Compressed filesystems might not overwrite the original blocks, because the data with which shred overwrites is either random or extremely compressible on each pass, and either one might cause the file to radically change its compressed size and hence be relocated. NTFS stores small files in the MFT, and when shred rounds up the filesize to a multiple of one block, its first "overwrite" will typically cause the file to be relocated out to a new location, which will then be pointlessly shredded leaving the little MFT slot untouched.
Shred can't detect any of these conditions (unless you have a special implementation which directly addresses your fs and block driver - I don't know whether any such things actually exist). That's why it's more reliable when used on a whole disk than on a filesystem.
Shred never shreds "other stuff" in the sense of other files. In some of the cases above it shreds previously-unallocated blocks instead of the blocks which contain your data. It also doesn't shred any metadata in the filesystem (which I guess is what you mean by "file header"). The -u option does attempt to overwrite the file name, by renaming to a new name of the same length and then shortening that one character at a time down to 1 char, prior to deleting the file. You can see this in action if you specify -v too.
The other answers have already done a good job of explaining why shred may not be able to do its job properly.
This can be summarised as:
shred only works on partitions, not individual files
As explained in the other answers, if you shred a single file:
there is no guarantee the actual data is really overwritten, because the filesystem may send writes to the same file to different locations on disk
there is no guarantee the fs did not create copies of the data elsewhere
the fs might even decide to "optimize away" your writes, because you are writing the same file repeatedly (syncing is supposed to prevent this, but again: no guarantee)
But even if you know that your filesystem does not do any of the nasty things above, you also have to consider that many applications will automatically create copies of file data:
crash recovery files which word processors, editors (such as vim) etc. will write periodically
thumbnail/preview files in file managers (sometimes even for non-imagefiles)
temporary files that many applications use
So, short of checking every single binary you use to work with your data, it might have been copied right, left & center without you knowing. The only realistic way is to always shred complete partitions (or disks).
The concern is that data might exist on more than one place on the disk. When the data exists in exactly one location, then shred can deterministically "erase" that information. However, file systems that journal or other advanced file systems may write your file's data in multiple locations, temporarily, on the disk. Shred -- after the fact -- has no way of knowing about this and has no way of knowing where the data may have been temporarily written to disk. Thus, it has no way of erasing or overwriting those disk sectors.
Imagine this: You write a file to disk on a journaled file system that journals not just metadata but also the file data.
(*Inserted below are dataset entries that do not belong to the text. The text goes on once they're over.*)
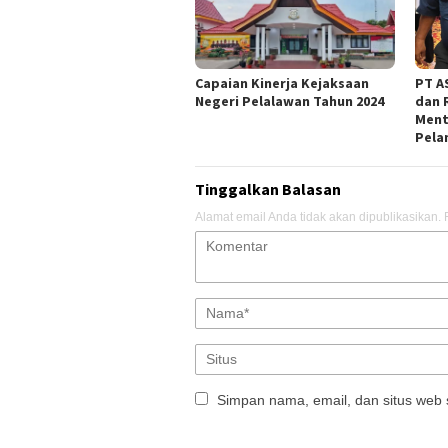
Capaian Kinerja Kejaksaan
PT AS
Negeri Pelalawan Tahun 2024
dan 
Ment
Pela
Tinggalkan Balasan
Alamat email Anda tidak akan dipublikasikan.
Simpan nama, email, dan situs web 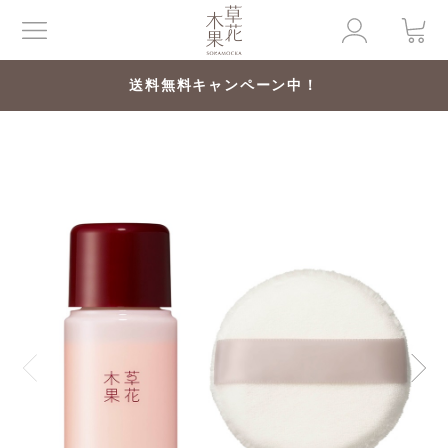
送料無料キャンペーン中！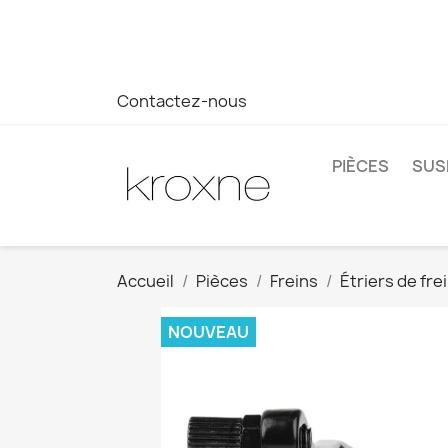
Si vous n'avez pas trouvé le produit que vous recherchez o
réponse plus rapide à vos questions --> WhatsApp +34 69
Contactez-nous
PIÈCES
SUS
Accueil
Pièces
Freins
Étriers de fre
NOUVEAU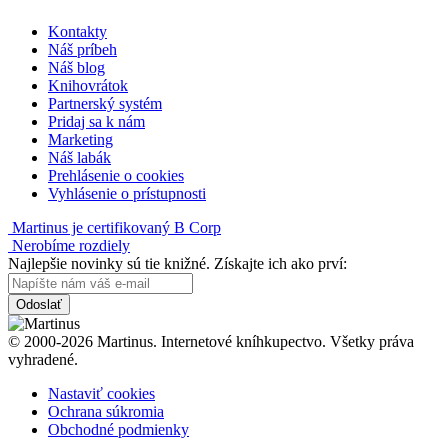
Kontakty
Náš príbeh
Náš blog
Knihovrátok
Partnerský systém
Pridaj sa k nám
Marketing
Náš labák
Prehlásenie o cookies
Vyhlásenie o prístupnosti
Martinus je certifikovaný B Corp
Nerobíme rozdiely
Najlepšie novinky sú tie knižné. Získajte ich ako prví:
Odoslať
© 2000-2026 Martinus. Internetové kníhkupectvo. Všetky práva
vyhradené.
Nastaviť cookies
Ochrana súkromia
Obchodné podmienky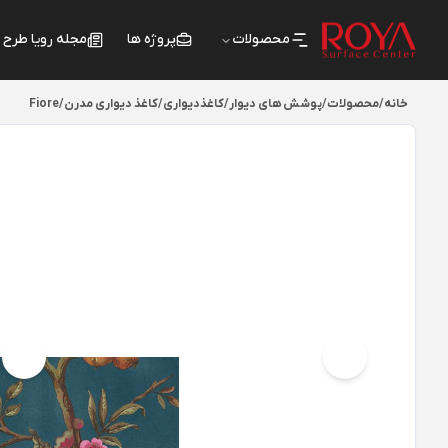
محصولات
پروژه ها
مجله رویا طرح
خانه
/
محصولات
/
پوشش های دیوار
/
کاغذدیواری
/
کاغذ دیواری مدرن
/
Fiore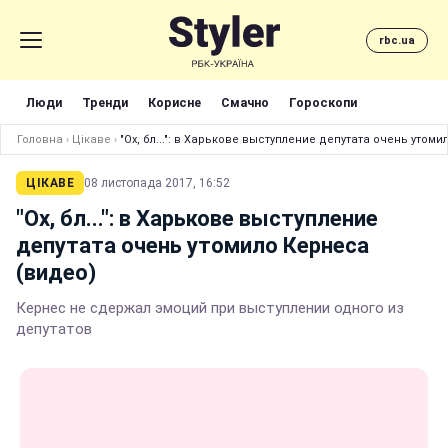
rbc.ua
Люди
Тренди
Корисне
Смачно
Гороскопи
Головна
›
Цікаве
›
"Ох, бл...": в Харькове выступление депутата очень утом
ЦІКАВЕ
08 листопада 2017, 16:52
"Ох, бл...": в Харькове выступление
депутата очень утомило Кернеса
(видео)
Кернес не сдержал эмоций при выступлении одного из
депутатов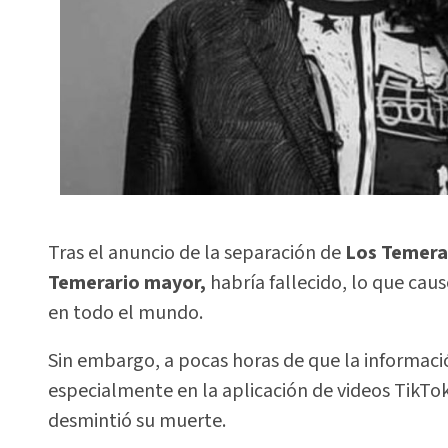
Tras el anuncio de la separación de
Los Temera
Temerario mayor,
habría fallecido, lo que cau
en todo el mundo.
Sin embargo, a pocas horas de que la informació
especialmente en la aplicación de videos TikTok
desmintió su muerte.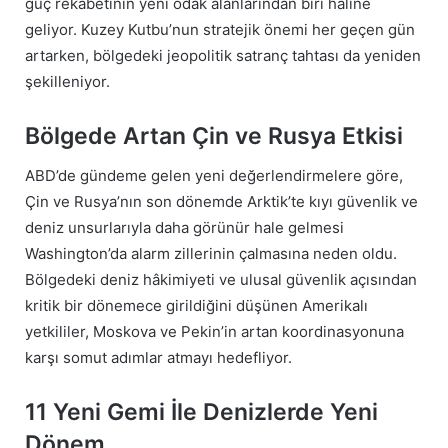
güç rekabetinin yeni odak alanlarından biri haline
geliyor. Kuzey Kutbu’nun stratejik önemi her geçen gün
artarken, bölgedeki jeopolitik satranç tahtası da yeniden
şekilleniyor.
Bölgede Artan Çin ve Rusya Etkisi
ABD’de gündeme gelen yeni değerlendirmelere göre,
Çin ve Rusya’nın son dönemde Arktik’te kıyı güvenlik ve
deniz unsurlarıyla daha görünür hale gelmesi
Washington’da alarm zillerinin çalmasına neden oldu.
Bölgedeki deniz hâkimiyeti ve ulusal güvenlik açısından
kritik bir dönemece girildiğini düşünen Amerikalı
yetkililer, Moskova ve Pekin’in artan koordinasyonuna
karşı somut adımlar atmayı hedefliyor.
11 Yeni Gemi İle Denizlerde Yeni
Dönem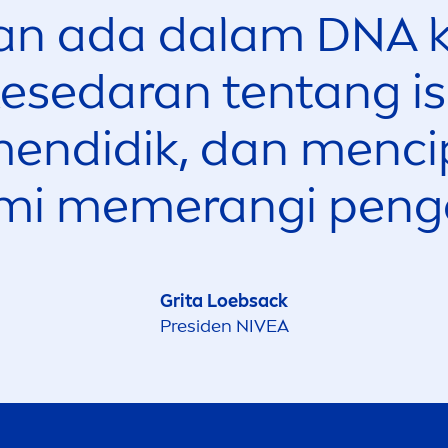
an ada dalam DNA k
esedaran tentang isu
men
didik, dan
men
ci
mi memerangi pengas
Grita Loebsack
Presiden
NIVEA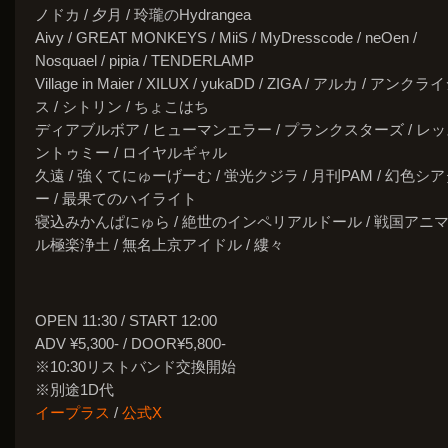
ノドカ / 夕月 / 玲瓏のHydrangea
Aivy / GREAT MONKEYS / MiiS / MyDresscode / neOen /
Nosquael / pipia / TENDERLAMP
Village in Maier / XILUX / yukaDD / ZIGA / アルカ / アンクラ
ス / シトリン / ちょこはち
ディアブルボア / ヒューマンエラー / プランクスターズ / レ
ントゥミー / ロイヤルギャル
久遠 / 強くてにゅーげーむ / 蛍光クジラ / 月刊PAM / 幻色シ
ー / 最果てのハイライト
寝込みかんぱにゅら / 絶世のインペリアルドール / 戦国アニ
ル極楽浄土 / 無名上京アイドル / 縷々
OPEN 11:30 / START 12:00
ADV ¥5,300- / DOOR¥5,800-
※10:30リストバンド交換開始
※別途1D代
イープラス
/
公式X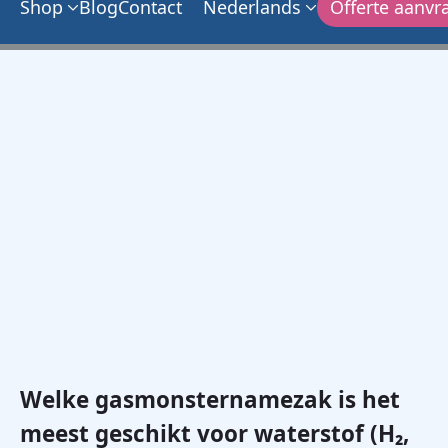
Shop
Blog
Contact
Nederlands
Offerte aanvr
Welke gasmonsternamezak is het
meest geschikt voor waterstof (H₂,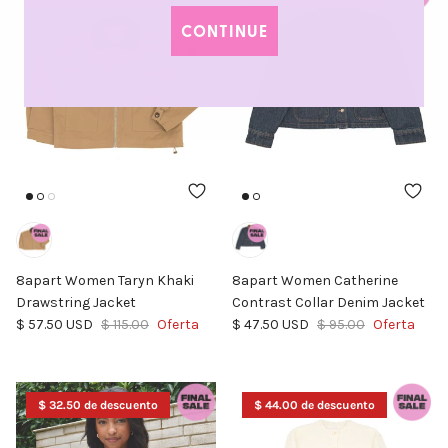
CONTINUE
8apart Women Taryn Khaki
8apart Women Catherine
Drawstring Jacket
Contrast Collar Denim Jacket
Precio de venta
Precio normal
Precio de venta
Precio normal
$ 57.50 USD
$ 115.00
Oferta
$ 47.50 USD
$ 95.00
Oferta
$ 32.50 de descuento
$ 44.00 de descuento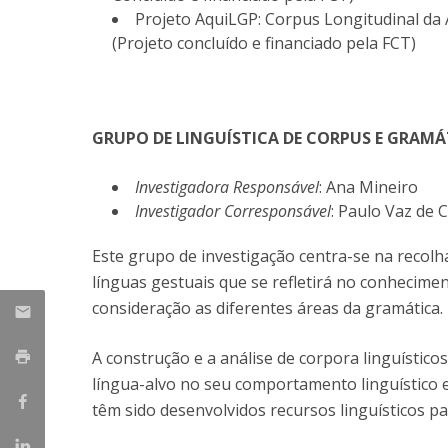
Projeto AquiLGP: Corpus Longitudinal da
(Projeto concluído e financiado pela FCT)
GRUPO DE LINGUÍSTICA DE CORPUS E GRAMÁ
Investigadora Responsável
: Ana Mineiro
Investigador Corresponsável
: Paulo Vaz de 
Este grupo de investigação centra-se na recolha
línguas gestuais que se refletirá no conhecimen
consideração as diferentes áreas da gramática.
A construção e a análise de corpora linguístico
língua-alvo no seu comportamento linguístico 
têm sido desenvolvidos recursos linguísticos p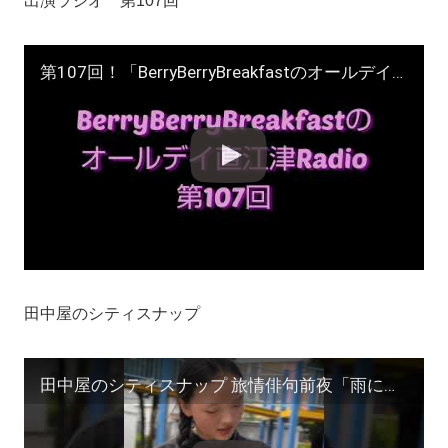
出演ラジオ 第107回
第107回！「BerryBerryBreakfastのオールデイズ直江津Radio」ヨーグルト田中とDJシューカイ 萌える熱海を歩く
田中屋のシティスナップ
田中屋のシティスナップ 旅情俳句前夜「雨に濡れる高田馬場の女」撮影/田中宏明 #サーファー #shorts #zine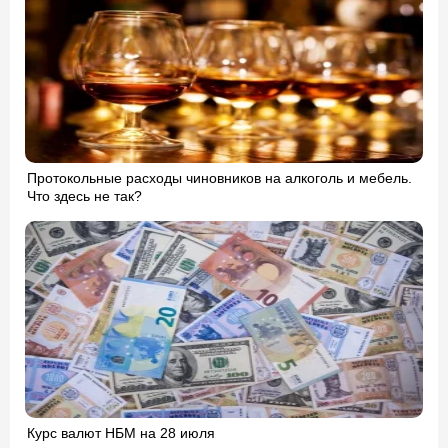
Протокольные расходы чиновников на алкоголь и мебель.
Что здесь не так?
Курс валют НБМ на 28 июля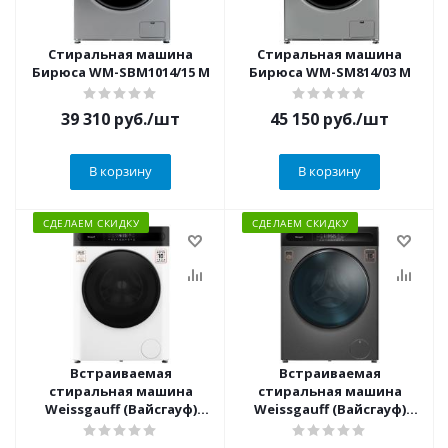
Стиральная машина
Стиральная машина
Бирюса WM-SBM1014/15 M
Бирюса WM-SM814/03 M
39 310
руб.
/шт
45 150
руб.
/шт
В корзину
В корзину
СДЕЛАЕМ СКИДКУ
СДЕЛАЕМ СКИДКУ
Встраиваемая
Встраиваемая
стиральная машина
стиральная машина
Weissgauff (Вайсгауф)
Weissgauff (Вайсгауф)
WMD 49411 DC Inverter
WMD 49411 DC Inverter
Steam
Steam Grey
The file data is temporarily written to the journal, and then written to its final location. Now you use shred on the file. The final location where the data was written can be safely overwritten with shred. However, shred would have to have some way of guaranteeing that the sectors in the journal that temporarily contained your file's contents are also overwritten to be able to promise that your file is truly not recoverable. Imagine a file system where the journal is not even in a fixed location or of a fixed length.
If you are using shred, then you're trying to ensure that there is no possible way your data could be reconstructed. The authors of shred are being honest that there are some conditions beyond their control where they cannot make this guarantee.